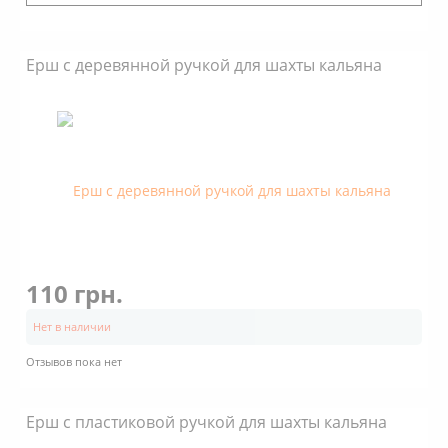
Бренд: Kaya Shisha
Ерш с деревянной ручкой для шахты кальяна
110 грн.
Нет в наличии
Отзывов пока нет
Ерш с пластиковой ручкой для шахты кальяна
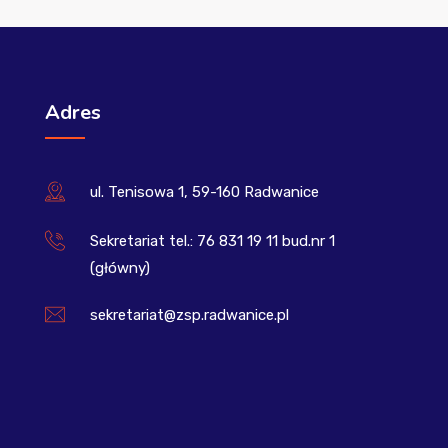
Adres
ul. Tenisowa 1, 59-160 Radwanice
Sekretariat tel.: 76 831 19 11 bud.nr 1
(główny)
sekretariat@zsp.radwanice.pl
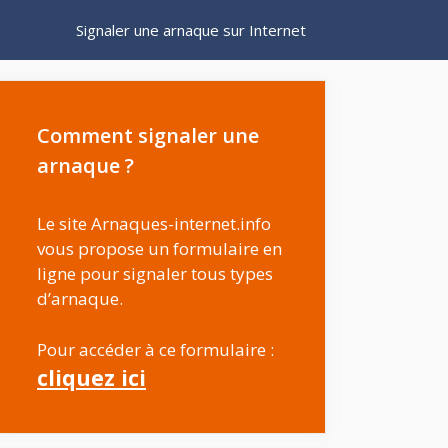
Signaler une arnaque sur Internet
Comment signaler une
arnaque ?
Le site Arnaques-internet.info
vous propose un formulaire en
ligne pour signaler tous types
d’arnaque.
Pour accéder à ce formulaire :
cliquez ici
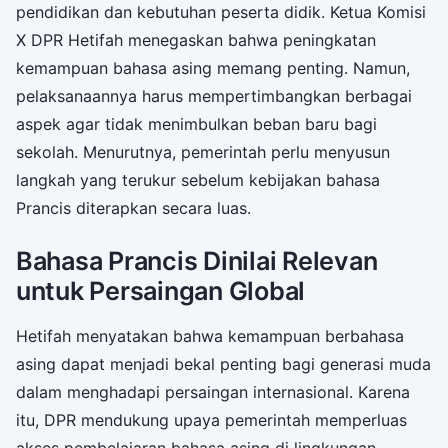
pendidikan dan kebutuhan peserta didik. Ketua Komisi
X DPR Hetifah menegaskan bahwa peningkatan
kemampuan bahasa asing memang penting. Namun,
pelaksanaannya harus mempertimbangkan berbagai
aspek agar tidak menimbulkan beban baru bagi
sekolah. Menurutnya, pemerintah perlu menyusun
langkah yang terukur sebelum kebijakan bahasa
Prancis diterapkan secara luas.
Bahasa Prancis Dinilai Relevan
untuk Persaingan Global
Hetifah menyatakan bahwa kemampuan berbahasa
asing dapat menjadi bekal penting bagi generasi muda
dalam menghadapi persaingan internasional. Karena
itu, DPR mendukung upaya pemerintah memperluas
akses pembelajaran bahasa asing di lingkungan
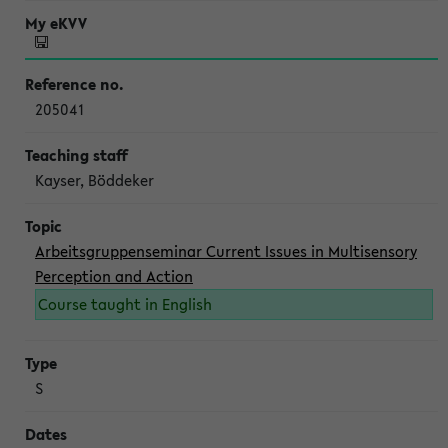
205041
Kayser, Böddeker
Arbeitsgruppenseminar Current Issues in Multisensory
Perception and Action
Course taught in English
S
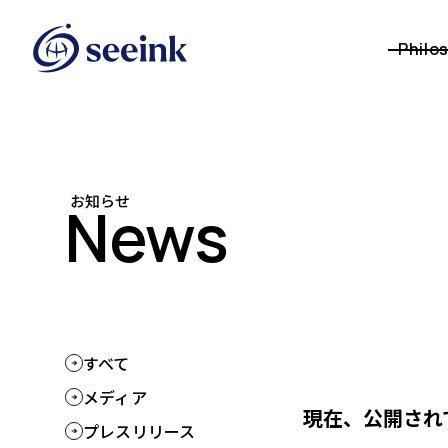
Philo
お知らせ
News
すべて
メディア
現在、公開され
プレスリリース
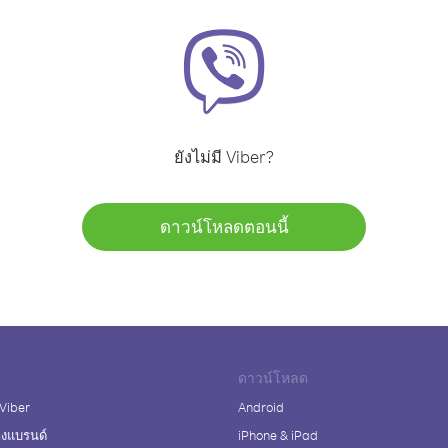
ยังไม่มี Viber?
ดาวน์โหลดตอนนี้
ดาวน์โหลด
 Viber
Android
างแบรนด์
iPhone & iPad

────

--- Activity ---
Among the lines above, find those with the word "kemampuan". Copy them.

--- Result of the task ---
kemampuan bahasa asing memang penting. Namun,
Hetifah menyatakan bahwa kemampuan berbahasa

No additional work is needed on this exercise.